Lengths, in vector spaces, can be anything that satisfies the axioms for a norm. But to have a Pythagorean theorem, you need a notion of perpendicularity of vectors, that is, an inner product, which exists only if the norm satisfies the parallelogram law. For example, the taxicab norm, which is given by $|(a,b)|=|a|+|b|$ does not come from an inner product and there is no Pythagorean theorem for that notion of length.
The natural question is why does the Pythagorean theorem in Euclidean geometry correspond to the Pythagorean theorem in a finite dimensional vector space over the reals with an inner product? (there is a theorem that states that in a finite-dimensional vector space there is only one inner product up to isomorphism, so we really can talk about THE Pythagorean theorem).
The answer is that the finite dimensional vector space over the reals with an inner product encodes the congruence and similarity axioms of Euclidean geometry. The basic exposition of (most of) this can be found in the first half of Chapter 2 of Emil Artin's wonderful book Geometric Algebra.
Take a geometry of points and lines for which the following statements are true:
- Any two points determine a line.
- Parallel postulate: for any point $p$ not on line $\ell_1$ there exists a unique line $\ell_2$ that passes through $p$ but doesn't intersect $\ell_1$.
- Non-triviality: there exist $3$ non-collinear points.
- Desargues' Theorem (the wiki article is horrible)
The first three statements allow you to define translations (transformations of the plane that send lines to parallel lines and have no fixed points), while the fourth allows you to a construct a field over which the space of translations is a $2$-dimensional vector space, and such that if you associate translations $OP$ and $OQ$ with $(0,1)$ and $(1,0)$, then any point $R$ has a translation $OR$ which can be written as $(a,b)$ with $a$ and $b$ in the field.
In this way, any affine Desarguesian plane (thing that satisfies statements 1, 2, 3 and 4) can be identified with a $2$-dimensional vector space over some field (and conversely any $2$-dimensional vector space over some field corresponds to an affine Desarguesian plane).
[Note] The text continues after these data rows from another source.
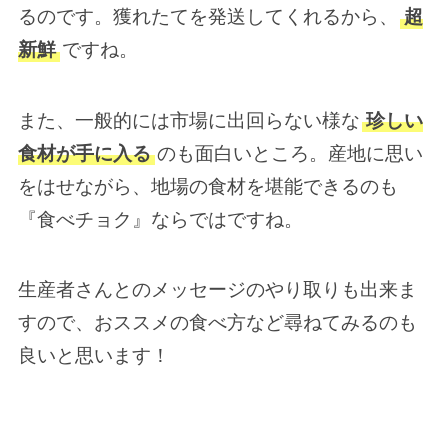
るのです。獲れたてを発送してくれるから、
超
新鮮
ですね。
また、一般的には市場に出回らない様な
珍しい
食材が手に入る
のも面白いところ。産地に思い
をはせながら、地場の食材を堪能できるのも
『食べチョク』ならではですね。
生産者さんとのメッセージのやり取りも出来ま
すので、おススメの食べ方など尋ねてみるのも
良いと思います！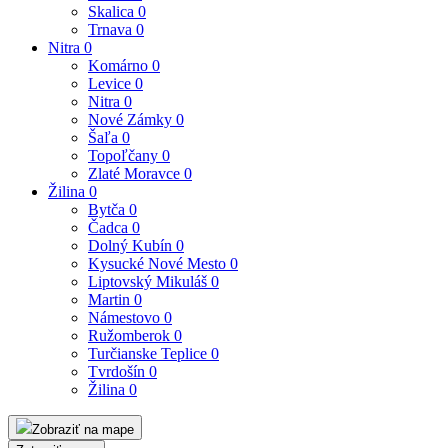
Skalica
0
Trnava
0
Nitra
0
Komárno
0
Levice
0
Nitra
0
Nové Zámky
0
Šaľa
0
Topoľčany
0
Zlaté Moravce
0
Žilina
0
Bytča
0
Čadca
0
Dolný Kubín
0
Kysucké Nové Mesto
0
Liptovský Mikuláš
0
Martin
0
Námestovo
0
Ružomberok
0
Turčianske Teplice
0
Tvrdošín
0
Žilina
0
Zobraziť na mape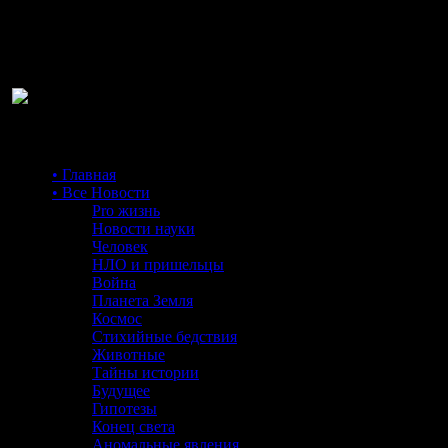
Ра
• Главная
• Все Новости
Pro жизнь
Новости науки
Человек
НЛО и пришельцы
Война
Планета Земля
Космос
Стихийные бедствия
Животные
Тайны истории
Будущее
Гипотезы
Конец света
Аномальные явления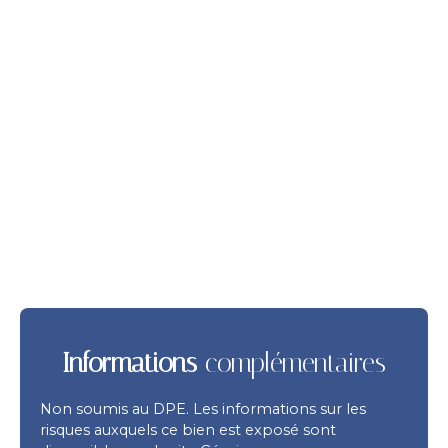
Informations
complémentaires
Non soumis au DPE. Les informations sur les
risques auxquels ce bien est exposé sont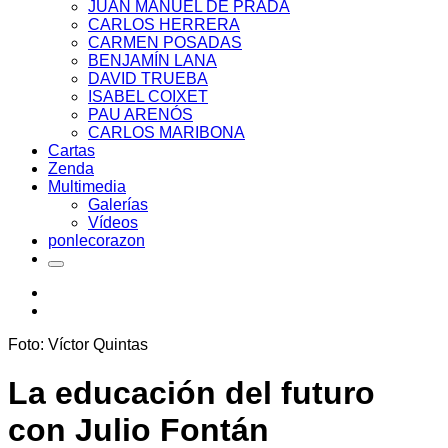
JUAN MANUEL DE PRADA
CARLOS HERRERA
CARMEN POSADAS
BENJAMÍN LANA
DAVID TRUEBA
ISABEL COIXET
PAU ARENÓS
CARLOS MARIBONA
Cartas
Zenda
Multimedia
Galerías
Vídeos
ponlecorazon
Foto: Víctor Quintas
La educación del futuro
con Julio Fontán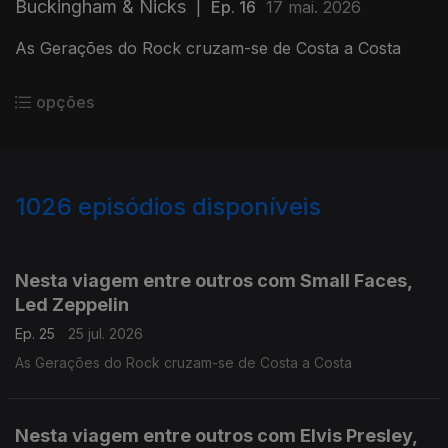
Buckingham & Nicks
|
Ep. 16
17 mai. 2026
As Gerações do Rock cruzam-se de Costa a Costa
opções
1026
episódios disponíveis
925755
900970
883992
855223
836052
815726
796318
766240
742120
Nesta viagem entre outros com Small Faces,
Led Zeppelin
Ep. 25
25 jul. 2026
As Gerações do Rock cruzam-se de Costa a Costa
Nesta viagem entre outros com Elvis Presley,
Alright. Now, Euclidean geometry satisfies Desargues' Theorem, so which field does it correspond to? Well, it turns out that the fact that the geometry is ordered (i.e., we have a notion of an ordering of points on a line) means that the field has to be ordered and thus is a subfield of the real numbers (this is where we need something like the continuity or Hilbert's completeness axiom which roughly state that things that should intersect do intersect, and imply that the base field is all of the real numbers).
Then the whole inner product shebang turns out to just be a codification of the various congruence axioms. The norm is given by choosing some vector to make a unit vector (segment) and then considering to which vector in the same direction other vectors (segments) are congruent to. The inner product is a matter of encoding the notion of angle between vectors as an inner product, i.e., as a function linear in both vectors, which essentially takes the notions of similarity, congruences and unit circles.
It turns out that you can do all of this in the reverse direction, and so the Euclidean plane really is a 2-d vector space over the reals with an inner product.
Addendum: a comment on symmetry groups that is too long to leave as a comment.
Every norm on a vector space has its own unit blob, that is, the set of vectors with norm less than one. Geometrically, blobs that correspond to a norm satisfy the following properties: they are convex, they are absorbing (every vector is a multiple of a vector in the blob), and they don't contain any lines through the origin. It is a theorem that any such blob corresponds to a norm.
As we know, the transformations of a vector space are linear transformations, which means that the symmetry group of an object in your vector space is going to consist of the linear transformations that bijectively send an object to itself. In other words, the group of symmetries of an object is the set of invertible linear transformations that fix that object.
Now, the blob of the Euclidean norm is the unit disk, and the unit circle is the boundary of the disk. The unit circle is the set of vectors with Euclidean norm $1$, and in general, the boundary of the unit blob for a norm will be the set of vectors with norm $1$. The group of symmetries of the boundary of the blob then will be the set of invertible linear transformations that send vectors with norm $1$ to vectors with norm $1$.
A slight caveat is that you don't want to consider just any old invertible linear transformations because when you add a norm to a vector space, you are in effect defining a topology, that is, a way to define continuity. As a result you want to work with continuous linear transformations. BUT! In a finite dimensional vector space, no matter what the norm, we have that every linear transformation is continuous.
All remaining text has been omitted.